▸ ASSIGNED TASK: Will you output all of the data below exactly, omitting the images?

=======

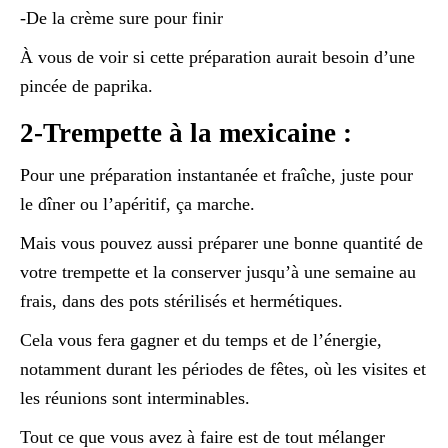
-De la crème sure pour finir
À vous de voir si cette préparation aurait besoin d’une
pincée de paprika.
2-Trempette à la mexicaine :
Pour une préparation instantanée et fraîche, juste pour
le dîner ou l’apéritif, ça marche.
Mais vous pouvez aussi préparer une bonne quantité de
votre trempette et la conserver jusqu’à une semaine au
frais, dans des pots stérilisés et hermétiques.
Cela vous fera gagner et du temps et de l’énergie,
notamment durant les périodes de fêtes, où les visites et
les réunions sont interminables.
Tout ce que vous avez à faire est de tout mélanger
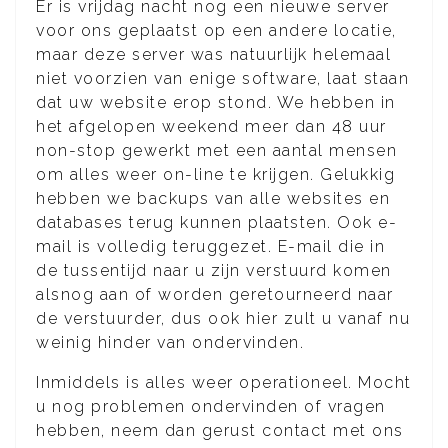
Er is vrijdag nacht nog een nieuwe server
voor ons geplaatst op een andere locatie,
maar deze server was natuurlijk helemaal
niet voorzien van enige software, laat staan
dat uw website erop stond. We hebben in
het afgelopen weekend meer dan 48 uur
non-stop gewerkt met een aantal mensen
om alles weer on-line te krijgen. Gelukkig
hebben we backups van alle websites en
databases terug kunnen plaatsten. Ook e-
mail is volledig teruggezet. E-mail die in
de tussentijd naar u zijn verstuurd komen
alsnog aan of worden geretourneerd naar
de verstuurder, dus ook hier zult u vanaf nu
weinig hinder van ondervinden.
Inmiddels is alles weer operationeel. Mocht
u nog problemen ondervinden of vragen
hebben, neem dan gerust contact met ons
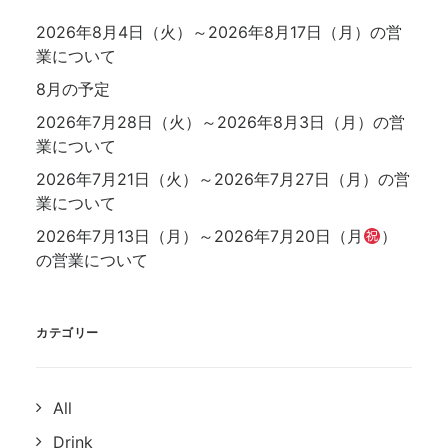
2026年8月4日（火）～2026年8月17日（月）の営
業について
8月の予定
2026年7月28日（火）～2026年8月3日（月）の営
業について
2026年7月21日（火）～2026年7月27日（月）の営
業について
2026年7月13日（月）～2026年7月20日（月
）
の営業について
カテゴリー
All
Drink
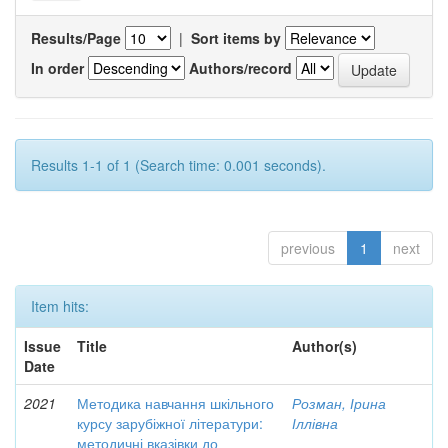
Results/Page
|
Sort items by
In order
Authors/record
Results 1-1 of 1 (Search time: 0.001 seconds).
previous
1
next
Item hits:
Issue
Title
Author(s)
Date
2021
Методика навчання шкільного
Розман, Ірина
курсу зарубіжної літератури:
Іллівна
методичні вказівки до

=======

▸ YOUR RESPONSE:
-De la crème sure pour finir
À vous de voir si cette préparation aurait besoin d’une
pincée de paprika.
2-Trempette à la mexicaine :
Pour une préparation instantanée et fraîche, juste pour
le dîner ou l’apéritif, ça marche.
Mais vous pouvez aussi préparer une bonne quantité de
votre trempette et la conserver jusqu’à une semaine au
frais, dans des pots stérilisés et hermétiques.
Cela vous fera gagner et du temps et de l’énergie,
notamment durant les périodes de fêtes, où les visites et
les réunions sont interminables.
Tout ce que vous avez à faire est de tout mélanger
Er is vrijdag nacht nog een nieuwe server
voor ons geplaatst op een andere locatie,
maar deze server was natuurlijk helemaal
niet voorzien van enige software, laat staan
dat uw website erop stond. We hebben in
het afgelopen weekend meer dan 48 uur
non-stop gewerkt met een aantal mensen
om alles weer on-line te krijgen. Gelukkig
hebben we backups van alle websites en
databases terug kunnen plaatsten. Ook e-
mail is volledig teruggezet. E-mail die in
de tussentijd naar u zijn verstuurd komen
alsnog aan of worden geretourneerd naar
de verstuurder, dus ook hier zult u vanaf nu
weinig hinder van ondervinden.
Inmiddels is alles weer operationeel. Mocht
u nog problemen ondervinden of vragen
hebben, neem dan gerust contact met ons
2026年8月4日（火）～2026年8月17日（月）の営
業について
8月の予定
2026年7月28日（火）～2026年8月3日（月）の営
業について
2026年7月21日（火）～2026年7月27日（月）の営
業について
2026年7月13日（月）～2026年7月20日（月
）
の営業について
カテゴリー
All
Drink
Results/Page
|
Sort items by
In order
Authors/record
Results 1-1 of 1 (Search time: 0.001 seconds).
previous
1
next
Item hits:
Issue
Title
Author(s)
Date
2021
Методика навчання шкільного
Розман, Ірина
курсу зарубіжної літератури:
Іллівна
методичні вказівки до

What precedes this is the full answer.